Here, I’m including a short description of how I went about doing this, and a link to my code on Github. As a programmer I mainly use the R language, so the code is implemented as an R package. Other R users should be able to use it fairly seamlessly.

The code relies on the Goodreads application programmer interface, or API. An API is just a structured set of connection points that allows computer programs to interact with content posted on the web. To use the Goodreads API, you have to register to get an API key. This is free, but allows Goodreads to keep track of whether you are abusing their service. My R package code has to send my API key to Goodreads every time I make a request, but because it’s supposed to be a private key, it’s not included in the package code itself–rather, I keep it in my personal .Rprofile file.

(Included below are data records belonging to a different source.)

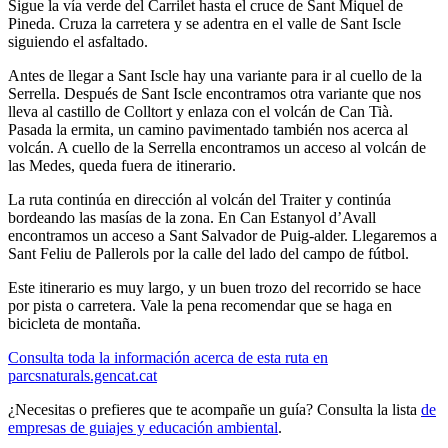
Sigue la vía verde del Carrilet hasta el cruce de Sant Miquel de
Pineda. Cruza la carretera y se adentra en el valle de Sant Iscle
siguiendo el asfaltado.
Antes de llegar a Sant Iscle hay una variante para ir al cuello de la
Serrella. Después de Sant Iscle encontramos otra variante que nos
lleva al castillo de Colltort y enlaza con el volcán de Can Tià.
Pasada la ermita, un camino pavimentado también nos acerca al
volcán. A cuello de la Serrella encontramos un acceso al volcán de
las Medes, queda fuera de itinerario.
La ruta continúa en dirección al volcán del Traiter y continúa
bordeando las masías de la zona. En Can Estanyol d’Avall
encontramos un acceso a Sant Salvador de Puig-alder. Llegaremos a
Sant Feliu de Pallerols por la calle del lado del campo de fútbol.
Este itinerario es muy largo, y un buen trozo del recorrido se hace
por pista o carretera. Vale la pena recomendar que se haga en
bicicleta de montaña.
Consulta toda la información acerca de esta ruta en
parcsnaturals.gencat.cat
¿Necesitas o prefieres que te acompañe un guía? Consulta la lista
de
empresas de guiajes y educación ambiental
.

The Goodreads API has pretty good documentation, which describes all of the ways that you can programmatically request data from it. My code only really relies on two methods: My code includes functions using a couple of other API methods, but none of them are needed for the task of extracting reviews. user.show and review.list. Essentially, my R code asks Goodreads to tell me how many books are on my “Read” shelf, then asks it to dump all of those reviews to me. The main R packages I rely on to do this are httr to send HTTP messages back and forth with the API, and xml2 to take the API’s responses (which are in XML format) and pull out the specific information I’m looking for. I also pulled in cover images from Indiebound; the Goodreads API does return cover image URLs for each book, but they’re smaller than I wanted. Everything else is pretty much just getting the information into one nice clean dataset.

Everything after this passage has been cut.